Even though September HECM endorsements were down 3.7% to 5,590 compared to the previous month, a few reverse mortgage lenders have risen to the top as “clear winners” in terms of monthly numbers since Bank of America’s exit, notes the most recent Reverse Market Insight newsletter.
While numbers overall are lower than last year on the volume side, says John Lunde, president of RMI, Metlife, Genworth and Security One come out near the top given their dramatic jumps since the first quarter; Wells Fargo’s exit hasn’t really affected these numbers yet, he adds.
Source: Reverse Market Insight, 2011
The number of active lenders also decreased somewhat but has appeared to bottom out in the low 200’s for the past few months, so most of the impact from the Federal Housing Administration’s lender approval changes is already apparent in that figure, says Lunde.

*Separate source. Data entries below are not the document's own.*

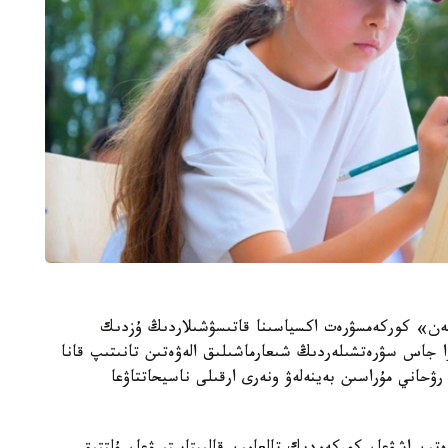
زىمەن» كوركەمسۋرەت اكسياسىنا قاتىسۋشىلاردىڭ ۇزدىك
ا جاس سۋرەتشىلەردىڭ شىعارماشىلىق الەۋەتىن تانىتىپ قانا
رۋحاني مۇراسىن بەينەلەۋ ونەرى ارقىلى ناسيحاتتاۋعا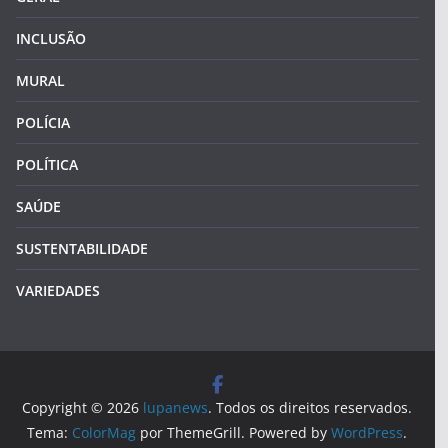
INCLUSÃO
MURAL
POLÍCIA
POLÍTICA
SAÚDE
SUSTENTABILIDADE
VARIEDADES
Copyright © 2026
lupanews
. Todos os direitos reservados.
Tema:
ColorMag
por ThemeGrill. Powered by
WordPress
.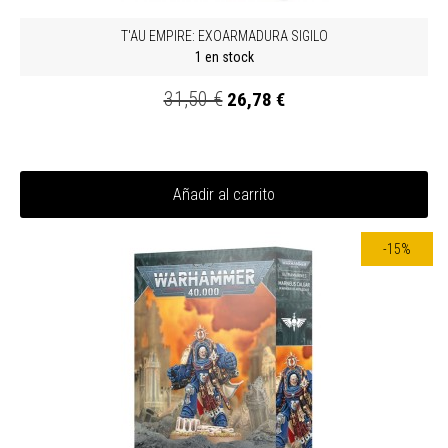
T'AU EMPIRE: EXOARMADURA SIGILO
1 en stock
31,50 €
26,78 €
Añadir al carrito
-15%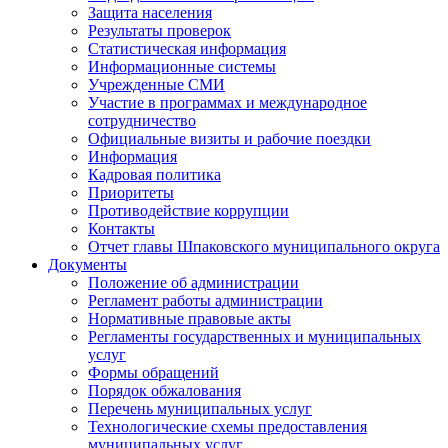
Защита населения
Результаты проверок
Статистическая информация
Информационные системы
Учрежденные СМИ
Участие в программах и международное
сотрудничество
Официальные визиты и рабочие поездки
Информация
Кадровая политика
Приоритеты
Противодействие коррупции
Контакты
Отчет главы Шпаковского муниципального округа
Документы
Положение об администрации
Регламент работы администрации
Нормативные правовые акты
Регламенты государственных и муниципальных
услуг
Формы обращений
Порядок обжалования
Перечень муниципальных услуг
Технологические схемы предоставления
муниципальных услуг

Despite the overall downturn in HECM endorsements, seven out of 10 regions increased in September; the four highest volume markets dropped 335 units, while the bottom six increased 118 units.
Northwest/Alaska had the largest unit volume increase at 33 units, or 12%, while Rocky Mountain had a slightly higher percentage increase, up 12.6% and 29 units. However, three of the biggest regions—Southeast/Caribbean, Southwest, and Mid-Atlantic—had negative monthly growth.